## Source information
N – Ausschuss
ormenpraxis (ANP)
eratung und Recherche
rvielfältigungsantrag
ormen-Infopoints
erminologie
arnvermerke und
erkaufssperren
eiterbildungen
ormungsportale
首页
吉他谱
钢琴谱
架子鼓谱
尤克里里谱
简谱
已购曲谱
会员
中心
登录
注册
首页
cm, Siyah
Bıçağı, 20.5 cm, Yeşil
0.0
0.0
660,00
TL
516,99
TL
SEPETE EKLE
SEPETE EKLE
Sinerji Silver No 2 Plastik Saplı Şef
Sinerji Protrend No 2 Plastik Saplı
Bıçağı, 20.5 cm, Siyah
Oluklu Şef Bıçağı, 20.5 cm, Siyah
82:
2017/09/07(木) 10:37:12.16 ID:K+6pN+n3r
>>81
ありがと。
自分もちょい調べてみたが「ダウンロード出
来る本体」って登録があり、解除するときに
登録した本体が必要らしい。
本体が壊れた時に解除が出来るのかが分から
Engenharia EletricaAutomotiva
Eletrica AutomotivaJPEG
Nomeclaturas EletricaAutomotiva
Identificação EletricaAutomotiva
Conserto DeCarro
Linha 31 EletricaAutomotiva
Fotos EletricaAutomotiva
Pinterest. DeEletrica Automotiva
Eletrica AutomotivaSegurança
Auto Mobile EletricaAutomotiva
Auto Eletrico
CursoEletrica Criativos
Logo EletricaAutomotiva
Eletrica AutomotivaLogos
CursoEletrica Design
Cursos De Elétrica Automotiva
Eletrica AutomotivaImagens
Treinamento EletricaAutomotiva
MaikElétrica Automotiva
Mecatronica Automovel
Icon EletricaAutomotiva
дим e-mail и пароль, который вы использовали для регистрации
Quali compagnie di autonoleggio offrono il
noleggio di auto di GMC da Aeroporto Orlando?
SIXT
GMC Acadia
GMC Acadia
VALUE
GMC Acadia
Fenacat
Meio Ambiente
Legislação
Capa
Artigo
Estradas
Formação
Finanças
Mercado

## Task details
Reproduce every line of the entries above, unchanged, from the very first one down to and including the line containing "自分もちょい調べてみたが「ダウンロード出".

## Solution to this problem
N – Ausschuss
ormenpraxis (ANP)
eratung und Recherche
rvielfältigungsantrag
ormen-Infopoints
erminologie
arnvermerke und
erkaufssperren
eiterbildungen
ormungsportale
首页
吉他谱
钢琴谱
架子鼓谱
尤克里里谱
简谱
已购曲谱
会员
中心
登录
注册
首页
cm, Siyah
Bıçağı, 20.5 cm, Yeşil
0.0
0.0
660,00
TL
516,99
TL
SEPETE EKLE
SEPETE EKLE
Sinerji Silver No 2 Plastik Saplı Şef
Sinerji Protrend No 2 Plastik Saplı
Bıçağı, 20.5 cm, Siyah
Oluklu Şef Bıçağı, 20.5 cm, Siyah
82:
2017/09/07(木) 10:37:12.16 ID:K+6pN+n3r
>>81
ありがと。
自分もちょい調べてみたが「ダウンロード出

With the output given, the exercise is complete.